> **PROBLEM STATEMENT**
Copy word for word, please, the lines of the entries below running from the one containing "malbaratament d’energia i" to the one containing "impacte en la", both ends included.
== DATA FOR REVIEW
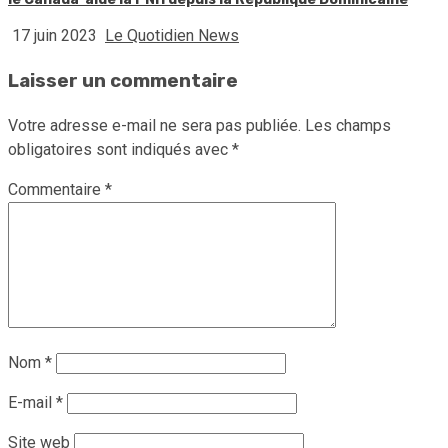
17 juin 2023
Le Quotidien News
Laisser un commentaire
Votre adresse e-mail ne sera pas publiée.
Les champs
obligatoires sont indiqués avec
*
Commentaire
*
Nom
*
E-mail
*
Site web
====
== DATA FOR REVIEW
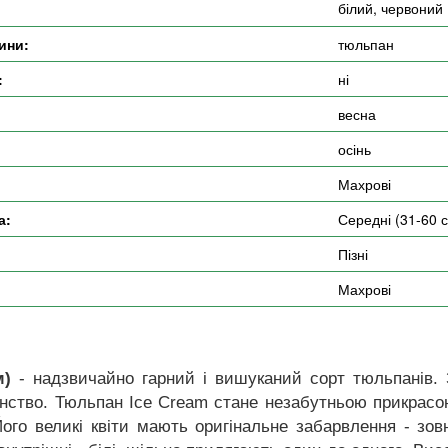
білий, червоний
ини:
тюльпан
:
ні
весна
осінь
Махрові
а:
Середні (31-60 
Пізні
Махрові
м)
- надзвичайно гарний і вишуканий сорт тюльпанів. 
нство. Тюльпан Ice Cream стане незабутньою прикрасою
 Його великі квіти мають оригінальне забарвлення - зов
====
== DATA FOR REVIEW
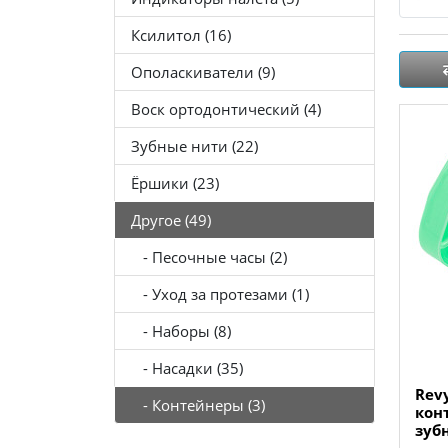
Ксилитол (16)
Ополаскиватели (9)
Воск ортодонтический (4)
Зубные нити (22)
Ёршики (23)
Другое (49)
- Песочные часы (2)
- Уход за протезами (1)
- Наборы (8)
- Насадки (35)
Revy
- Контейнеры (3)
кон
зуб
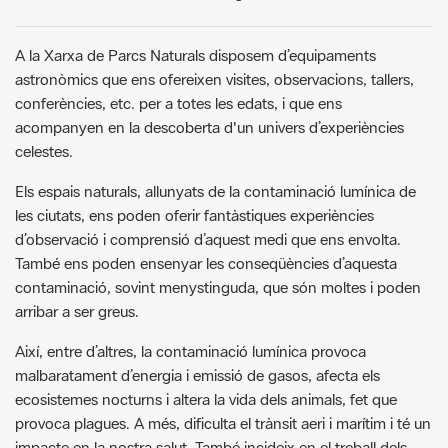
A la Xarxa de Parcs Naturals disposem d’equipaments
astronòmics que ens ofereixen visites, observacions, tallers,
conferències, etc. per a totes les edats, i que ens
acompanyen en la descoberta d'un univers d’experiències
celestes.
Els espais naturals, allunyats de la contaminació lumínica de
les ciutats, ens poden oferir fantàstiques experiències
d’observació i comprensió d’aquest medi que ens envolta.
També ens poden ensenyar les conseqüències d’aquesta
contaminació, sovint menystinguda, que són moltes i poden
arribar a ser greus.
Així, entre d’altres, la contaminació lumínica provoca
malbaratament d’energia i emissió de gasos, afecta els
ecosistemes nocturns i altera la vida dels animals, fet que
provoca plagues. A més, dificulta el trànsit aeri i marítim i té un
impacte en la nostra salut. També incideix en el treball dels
====
> **YOUR RESPONSE**
malbaratament d’energia i emissió de gasos, afecta els
ecosistemes nocturns i altera la vida dels animals, fet que
provoca plagues. A més, dificulta el trànsit aeri i marítim i té un
impacte en la nostra salut. També incideix en el treball dels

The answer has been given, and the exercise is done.